▸ **What to produce**:
Only the lines from the one containing "effective HR management is" to the end of the data are wanted; print them exactly as they appear.

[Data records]
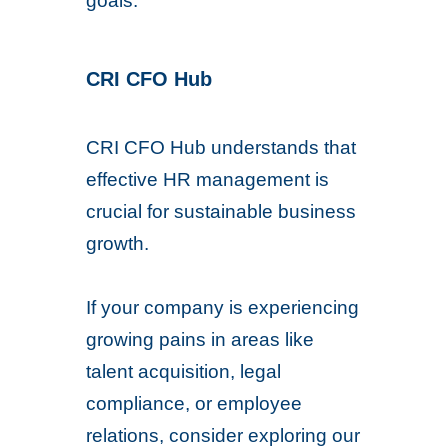
goals.
CRI CFO Hub
CRI CFO Hub understands that
effective HR management is
crucial for sustainable business
growth.
If your company is experiencing
growing pains in areas like
talent acquisition, legal
compliance, or employee
relations, consider exploring our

▸ **Result**:
effective HR management is
crucial for sustainable business
growth.
If your company is experiencing
growing pains in areas like
talent acquisition, legal
compliance, or employee
relations, consider exploring our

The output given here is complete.